Comment le sait-il ? C'est là la science du bon
antiquaire ! De même un fin connaisseur en vin
pourra préciser l'année, le cru et la
cave de tel ou tel échantillon. Il sait que le
vin de telle année et de tel coteau, en raison
des conditions particulières qui
régnèrent alors, a acquis une saveur qui
le distingue des vins que ces mêmes vignes
livrèrent les autres années. Il en va de
même des hommes ; nous sommes nés
à un moment donné, en un lieu
donné, et nous avons, comme les crus
célèbres, les qualités de l'an et
de la saison qui nous ont vus naître.
L'astrologie n'en prétend pas davantage.
To Pr.B.V.Raman* - Bangalore/India
6 septembre 1947
Dear Pr.Ramn,
Je n'ai pas encore reçu l'Astrological
Magazine, mais je veux quand même
répondre tout de suite à votre
lettre.
Vous voudriez savoir ce que je pense de
l'astrologie ; il y a plus de trente ans que je
m'intéresse à cette préoccupation
de l'esprit humain. Ce qui m'intéresse avant
tout en tant que psychologue, c'est la question de
savoir comment la complication de certains
caractères peut-être
élucidée au moyen de l'horoscope. Dans
les cas de diagnostic psychologique difficiles, je
fais la plupart du temps dresser un horoscope pour
disposer d'un point de vue, nouveau. Dans beaucoup de
cas les indications de l'astrologie contenaient une
explication pour certains faits que je n'aurais pas
compris sans elle. D'une telle expérience j'ai
tiré la conclusion que l'astrologie
présentait un intérêt tout
particulier pour le psychologue. Elle est
fondée sur un fait psychologique
d'expérience que nous appelons "projection"

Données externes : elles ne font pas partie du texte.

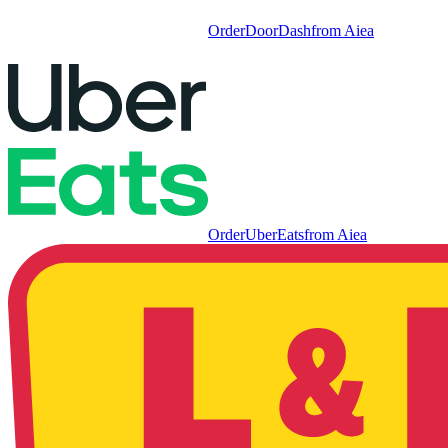
Order
DoorDash
from
Aiea
Order
UberEats
from
Aiea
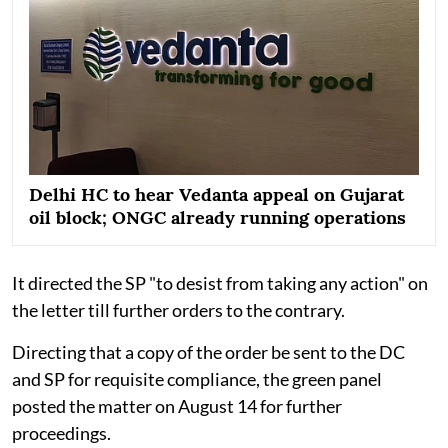
Delhi HC to hear Vedanta appeal on Gujarat
oil block; ONGC already running operations
It directed the SP "to desist from taking any action" on
the letter till further orders to the contrary.
Directing that a copy of the order be sent to the DC
and SP for requisite compliance, the green panel
posted the matter on August 14 for further
proceedings.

&endash; c'est-à-dire que ce que nous trouvons
dans les constellations astrales, ce sont en quelque
sorte des contenus de l'âme. A l'origine il en
est résulté l'idée que ces
contenus provenaient des astres, alors qu'ils n'ont
avec eux, en fait, qu'une relation de
synchronicité*.
Je conviens que c'est très singulier, et que
cela jette une lumière étrange sur la
structure de l'esprit humain.
Ce que je regrette dans la littérature
astrologique, c'est surtout l'absence d'une
méthode statistique par laquelle certains faits
fondamentaux pourraient recevoir une base
scientifique.
J'espère que ma lettre à
répondu à votre question.
Yours sincerely
[C.G.Jung]
* L'en-tête de sa lettre est ainsi
libellé :"Kaman Publications, Proprietor
B.V.Raman ; The Astrological Magazine (India's Leading
Cultural Monthly)."
* Par la suite, Jung a modifié par deux fois
ce point de vue. Cf. lettres à A.Jaffé,
8 septembre 1951, n 2 et à Bender, 10 avril
1958.
15 novembre 1958 - To Robert L.Kroon
L'astrologie est une de ces méthodes
intuitives comme le Yi-King, la géomancie et
autres procédés de divination. Elle est
fondée sur le principe de synchronicité,
c'est-à-dire sur des coïncidences
significatives. J'ai exploré
expérimentalement trois de ces méthodes
intuitives ; celle du Yi King, la géomancie et
l'astrologie.
L'astrologie est une psychologie naïvement
projetée dans laquelle les attitudes et les
tempéraments humains sont
représentés par des dieux et
identifiés à des planètes ou
à des constellations du zodiaque. Lorsque je
travaillais sur l'astrologie, j'ai eu plus d'une fois
l'occasion de l'appliquer à des cas
particuliers.
On constate de remarquables coïncidences, par
exemple la position de Mars au zénith dans le
fameux horoscope de Guillaume II, qu'on a
appelé le "Friedenskaiser". Déjà
dans un traité médiéval il est
dit que cette position signifie toujours un casus ab
alto, un cas qui vient du haut.
Une telle expérience est très
impressionnante pour un esprit versatile, peu
sûre lorsqu'elle est aux mains de quelqu'un sans
imagination, et dangereuse dans celles d'un fou, comme
c'est le cas pour toutes ces méthodes
intuitives. Si on s'en sert intelligemment, elle peut
être utile lorsqu'on a affaire à une
structure particulièrement opaque. Elle permet
souvent des intuitions surprenantes. Sa limite la plus
sûre est constituée par le manque
d'intelligence et d'ouverture d'esprit de
l'observateur. Elle constitue un intelligent
aperçu comme peuvent l'être les lignes de
la main ou l'expression du visage &endash; toutes
choses dont un esprit stupide et sans imagination ne
peut rien faire et à partir desquelles un
esprit superstitieux tire les pires
conclusions.
La vérification statistique des
"vérités" astrologique est discutable et
même improbable. (CF mon article "Synchronicity"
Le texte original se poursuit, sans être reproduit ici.